Among the recent discoveries in the East Nile Delta, the Atoll field has been ‘fast-tracked’ to bring gas swiftly into the Egyptian market as well, through BP’s joint venture, PhPC. Discovered in March 2015, the Atoll field is expected to produce up to 300 million cubic feet a day during its first phase, starting in the first half of 2018.
“Atoll is an important project in the North Damietta concession, that is about 40 kilometres from existing Pharaonic infrastructure,” says Mahmoud Mossad, BP general manager for PhPC. “The early production facilities will incorporate three subsea wells that will be tied back to a pipeline, with gas coming onshore into an existing processing facility. Production from this phase alone should almost match the volume that Pharaonic produces today.”
For BP’s technical team in Egypt, the Atoll deepwater discovery highlighted the geological significance of the Oligocene rock layer, as Hagras explains: “BP started exploration in the Nile Delta very early and made big discoveries in the shallow stratigraphy, mainly in the Pliocene and Messinian.
“However, within these layers of rock, the size of the discoveries became smaller and smaller over time – meaning you need to drill deeper for more resources. The deepest layers, such as the Oligocene, are very rich, and they balance out the decline in the shallower areas. Not only do they provide larger volumes of hydrocarbons, but they are also liquid-rich in the form of gas condensate. In this state, the gas is very versatile and requires less processing, making it more valuable.”

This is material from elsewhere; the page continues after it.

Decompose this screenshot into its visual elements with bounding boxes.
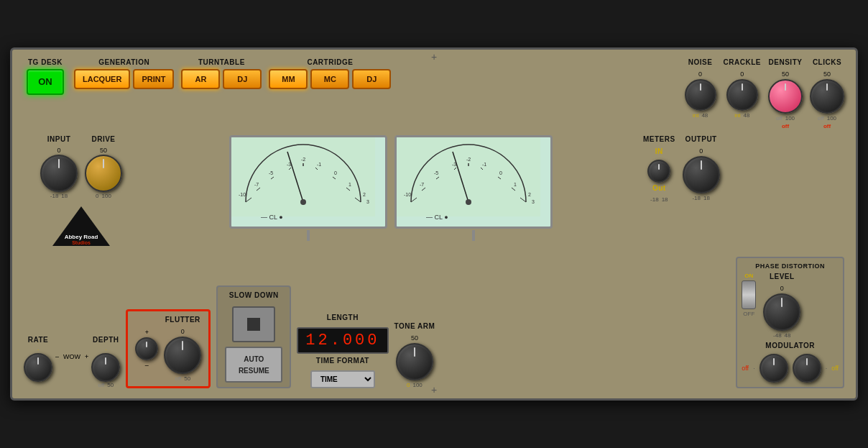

Hagras and his team have also shifted exploration focus towards near-shore and onshore opportunities since 2013. Although they’re studying the same geological structures as farther offshore, the emphasis switches to a lower-cost environment. One early result with this strategy came with
the Nooros-1 discovery in the Central Nile Delta in July 2015, with partner Eni, just 22 kilometres from the coastline and in water depths of 25 metres.

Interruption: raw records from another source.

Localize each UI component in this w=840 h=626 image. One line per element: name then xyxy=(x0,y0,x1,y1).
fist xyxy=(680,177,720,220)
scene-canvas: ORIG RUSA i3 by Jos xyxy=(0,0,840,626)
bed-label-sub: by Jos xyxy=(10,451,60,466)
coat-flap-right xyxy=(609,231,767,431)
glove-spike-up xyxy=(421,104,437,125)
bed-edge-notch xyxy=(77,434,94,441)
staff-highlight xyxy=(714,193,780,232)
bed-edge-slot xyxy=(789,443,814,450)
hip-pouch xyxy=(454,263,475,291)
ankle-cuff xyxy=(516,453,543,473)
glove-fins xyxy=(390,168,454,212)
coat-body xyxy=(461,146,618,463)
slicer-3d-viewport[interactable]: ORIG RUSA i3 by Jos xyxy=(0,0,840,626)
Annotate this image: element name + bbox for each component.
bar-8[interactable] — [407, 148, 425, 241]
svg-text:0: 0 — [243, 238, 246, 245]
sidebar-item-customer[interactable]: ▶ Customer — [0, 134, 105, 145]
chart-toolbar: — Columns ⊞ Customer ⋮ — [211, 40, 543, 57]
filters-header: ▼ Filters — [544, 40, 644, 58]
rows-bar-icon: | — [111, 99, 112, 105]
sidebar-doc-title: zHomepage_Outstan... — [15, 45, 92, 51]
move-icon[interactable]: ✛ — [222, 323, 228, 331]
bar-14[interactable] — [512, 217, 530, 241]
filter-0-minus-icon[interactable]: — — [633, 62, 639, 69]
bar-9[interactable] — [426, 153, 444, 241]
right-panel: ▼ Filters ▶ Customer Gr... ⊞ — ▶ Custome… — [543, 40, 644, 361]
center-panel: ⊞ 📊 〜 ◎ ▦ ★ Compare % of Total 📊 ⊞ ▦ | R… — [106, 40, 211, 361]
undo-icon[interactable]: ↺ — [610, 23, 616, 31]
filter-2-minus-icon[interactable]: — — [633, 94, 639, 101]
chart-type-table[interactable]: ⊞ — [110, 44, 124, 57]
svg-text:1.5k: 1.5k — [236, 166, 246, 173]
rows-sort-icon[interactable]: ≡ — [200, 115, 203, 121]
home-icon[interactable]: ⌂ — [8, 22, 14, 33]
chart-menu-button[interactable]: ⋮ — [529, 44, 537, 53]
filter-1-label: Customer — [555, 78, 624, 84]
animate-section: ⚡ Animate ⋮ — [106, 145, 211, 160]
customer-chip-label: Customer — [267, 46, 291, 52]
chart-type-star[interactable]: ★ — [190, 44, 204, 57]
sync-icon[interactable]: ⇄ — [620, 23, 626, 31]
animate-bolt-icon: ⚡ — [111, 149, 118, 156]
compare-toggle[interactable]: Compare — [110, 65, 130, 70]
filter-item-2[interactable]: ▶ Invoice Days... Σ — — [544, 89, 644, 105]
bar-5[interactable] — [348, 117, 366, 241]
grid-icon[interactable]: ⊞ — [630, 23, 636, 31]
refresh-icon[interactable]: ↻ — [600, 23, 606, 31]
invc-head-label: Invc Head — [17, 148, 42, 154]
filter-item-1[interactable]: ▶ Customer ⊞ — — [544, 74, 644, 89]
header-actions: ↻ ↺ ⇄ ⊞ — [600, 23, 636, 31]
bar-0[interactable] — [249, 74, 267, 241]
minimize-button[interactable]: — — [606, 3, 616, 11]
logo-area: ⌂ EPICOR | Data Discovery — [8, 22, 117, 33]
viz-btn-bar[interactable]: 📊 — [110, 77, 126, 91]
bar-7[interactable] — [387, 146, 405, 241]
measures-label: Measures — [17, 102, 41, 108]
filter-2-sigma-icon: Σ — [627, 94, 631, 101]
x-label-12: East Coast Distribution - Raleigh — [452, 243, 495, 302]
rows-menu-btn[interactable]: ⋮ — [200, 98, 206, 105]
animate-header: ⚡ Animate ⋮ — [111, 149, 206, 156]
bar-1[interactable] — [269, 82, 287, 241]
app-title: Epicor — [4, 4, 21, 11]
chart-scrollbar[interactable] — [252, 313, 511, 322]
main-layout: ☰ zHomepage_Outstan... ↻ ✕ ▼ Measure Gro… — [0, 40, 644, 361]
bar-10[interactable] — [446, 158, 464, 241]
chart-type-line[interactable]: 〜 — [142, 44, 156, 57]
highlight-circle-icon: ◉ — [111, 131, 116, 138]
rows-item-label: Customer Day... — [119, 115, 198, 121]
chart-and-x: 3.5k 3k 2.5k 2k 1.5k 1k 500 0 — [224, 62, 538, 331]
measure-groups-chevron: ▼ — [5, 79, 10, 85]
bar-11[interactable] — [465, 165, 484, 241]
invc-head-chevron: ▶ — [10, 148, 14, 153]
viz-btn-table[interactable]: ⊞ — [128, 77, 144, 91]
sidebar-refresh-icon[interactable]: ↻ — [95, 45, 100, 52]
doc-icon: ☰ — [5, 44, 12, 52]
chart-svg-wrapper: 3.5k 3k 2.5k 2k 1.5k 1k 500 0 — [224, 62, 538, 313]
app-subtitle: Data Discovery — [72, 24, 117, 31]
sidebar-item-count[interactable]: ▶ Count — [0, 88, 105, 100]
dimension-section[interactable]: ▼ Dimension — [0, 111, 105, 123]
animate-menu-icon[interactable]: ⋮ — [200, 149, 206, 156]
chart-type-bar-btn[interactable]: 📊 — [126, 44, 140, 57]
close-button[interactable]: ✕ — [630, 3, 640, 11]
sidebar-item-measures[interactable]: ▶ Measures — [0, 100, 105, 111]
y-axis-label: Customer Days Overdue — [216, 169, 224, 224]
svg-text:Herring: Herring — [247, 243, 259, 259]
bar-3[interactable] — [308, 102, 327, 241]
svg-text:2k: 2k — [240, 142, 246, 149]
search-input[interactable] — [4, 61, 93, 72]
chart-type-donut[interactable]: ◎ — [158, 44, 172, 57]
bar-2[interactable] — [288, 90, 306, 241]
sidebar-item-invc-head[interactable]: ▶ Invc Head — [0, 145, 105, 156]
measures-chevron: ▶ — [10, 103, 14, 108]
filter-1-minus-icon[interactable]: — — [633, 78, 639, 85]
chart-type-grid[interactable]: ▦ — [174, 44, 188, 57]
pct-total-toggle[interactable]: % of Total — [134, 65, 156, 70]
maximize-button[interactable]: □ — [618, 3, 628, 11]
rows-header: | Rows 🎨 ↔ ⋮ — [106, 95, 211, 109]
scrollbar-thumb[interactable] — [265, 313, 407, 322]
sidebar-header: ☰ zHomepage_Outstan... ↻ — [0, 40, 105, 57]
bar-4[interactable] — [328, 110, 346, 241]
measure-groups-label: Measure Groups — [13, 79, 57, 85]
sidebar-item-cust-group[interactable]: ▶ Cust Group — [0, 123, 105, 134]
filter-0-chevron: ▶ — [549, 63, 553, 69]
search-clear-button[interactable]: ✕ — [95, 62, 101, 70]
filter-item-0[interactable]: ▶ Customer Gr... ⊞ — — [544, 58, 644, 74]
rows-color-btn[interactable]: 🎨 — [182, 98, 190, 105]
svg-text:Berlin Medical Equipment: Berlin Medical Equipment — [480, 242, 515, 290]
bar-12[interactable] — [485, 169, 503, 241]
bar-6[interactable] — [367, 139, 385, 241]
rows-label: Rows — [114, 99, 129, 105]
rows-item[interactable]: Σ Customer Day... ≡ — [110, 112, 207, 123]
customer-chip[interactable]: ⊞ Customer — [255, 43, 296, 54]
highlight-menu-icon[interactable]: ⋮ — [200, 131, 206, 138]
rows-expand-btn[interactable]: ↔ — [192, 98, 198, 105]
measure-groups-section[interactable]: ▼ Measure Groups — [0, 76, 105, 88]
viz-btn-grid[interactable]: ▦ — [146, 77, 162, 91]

The joint venture drilled a further five wells to test the area, with four resulting in discoveries. First production came only 10 months after the initial find, in what Hagras describes as “a great example of exploration opportunities delivering resources in shorter cycle times.”
BP is also drilling its first Onshore Oligocene well, called Mocha, where it hopes to replicate the success seen in the offshore prospects. The target depth of around six kilometres will make this the deepest well drilled in the Onshore Nile Delta. With the complexity of these high-pressure, high-temperature wells, reaching target could be a lengthy process. But, the team is encouraged by encountering a gas pay in the Messinian reservoir on the way to the target.
Summing up BP’s view on future exploration opportunities in Egypt, Mekawi says, “We believe the Nile Delta is a world-class basin and there is a lot of gas to be discovered here. So, we’re investing here because we believe there’s more to come and because we’re confident that we can bring the know-how, technology and finances that fit with the country’s needs.”
For BP, a business that has operated through joint ventures in Egypt for more than half a century now, the future looks assured, as a new era of gas becomes a reality. With a wave of projects due to come onstream, an interest in the super-giant Zohr – the biggest discovery in the Mediterranean – and continued exploration set to take place in and around incumbent fields, it is hoped that the Nile Delta will yield further resources in the years to come.